(Listed records)

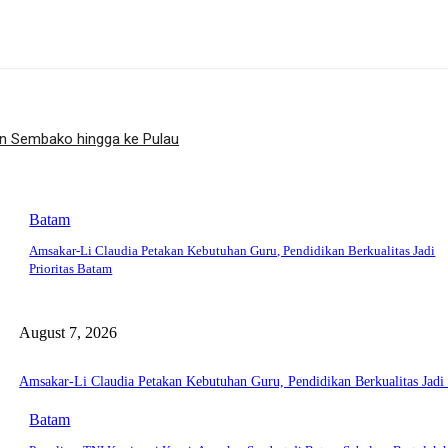
kan Sembako hingga ke Pulau
Batam
Amsakar-Li Claudia Petakan Kebutuhan Guru, Pendidikan Berkualitas Jadi
Prioritas Batam
August 7, 2026
Amsakar-Li Claudia Petakan Kebutuhan Guru, Pendidikan Berkualitas Jadi 
Batam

(End Listed records)

Give the data above again, exactly and completely. No pictures go in.

> [Answer for this exercise]:
kan Sembako hingga ke Pulau
Batam
Amsakar-Li Claudia Petakan Kebutuhan Guru, Pendidikan Berkualitas Jadi
Prioritas Batam
August 7, 2026
Amsakar-Li Claudia Petakan Kebutuhan Guru, Pendidikan Berkualitas Jadi 
Batam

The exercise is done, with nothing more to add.